Fakat tekelci sermaye sürekli milli kriz koşullarında bu icra biçimini sürgit sürdüremez. Kısmi de olsa biçimsel birtakım burjuva demokratik hakların varlığı, emekçi sınıfların ekonomik-demokratik ve siyasal mücadelesinde birtakım olanaklar sağlaması, burjuvazinin bunalımını derinleştirir ve emekçi sınıfların yükselen muhalefetini denetim altına almasını zorlaştırır. Diğer yandan, gerek oligarşi içinde, gerekse oligarşi dışındaki prekapitalist unsurların palazlanması ve sermayenin denetimi dışına taşmasına yol açmaktadır. Dolayısıyla, tekelci sermaye ipin ucunu elinden kaçırma tehlikesiyle karşı karşıyadır. İşte, tekelci sermaye ipin ucunu kaçırmaya başladığı an faşizmin üstündeki örtüyü bir tarafa atarak baskı ve zorun çıplak icrasına geçer ki, bunun siyasal literatürdeki adı açık faşizmdir.

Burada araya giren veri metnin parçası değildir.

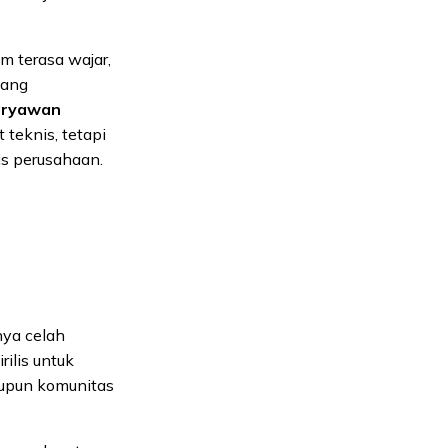
m terasa wajar,
yang
aryawan
teknis, tetapi
s perusahaan.
nya celah
ilis untuk
aupun komunitas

Açık faşizm bütün demokratik hakların rafa kaldırıldığı, halk kitlelerinin her türden demokratik ve devrimci örgütlenmesinin zorla dağıtıldığı, işkence, baskı, terör ve katliamlarla halk kitlelerinin pasifikasyonunun sağlandığı, yasama, yürütme ve yargı arasındaki kısmi farklılıkların da tamamen ortadan kalktığı ve tüm yetkilerin birkaç kişinin elinde toplandığı koşullardır. Tekelci sermayenin genel olarak açık faşist dönemlerdeki politikası 12 Eylül'ün yaptıklarıdır.
- İşçi sınıfı ve emekçilerin ekonomik-demokratik mücadelesini zorla bastırmak ve böylece sömürüyü katmerleştirerek artı-değer oranını yükseltmek (12 Eylül cuntası koşullarında işçi ücretlerinin 1963 yılı düzeyine inmiş olması, mesleki örgütlenmelerin dağıtılması, yöneticilerinin hapsedilmesi bunun somut göstergesidir.)
- Köylülüğün, küçük üreticinin ve küçük esnafın ekonomik istemlerini zorla bastırmak; ürün fiyatlarını düşük tutmak, gübre, ilaç vb. girdilere sürekli zam; sübvansiyonların kaldırılması, kredileri sınırlamak ve kredi faizlerini yüksek tutmak vb. yollarla küçük üretici ve esnafı tasfiye etmek, tekelci sermayeye kaynak aktarmak (bunları 12 Eylül süresince tek tek örneklemek mümkün.)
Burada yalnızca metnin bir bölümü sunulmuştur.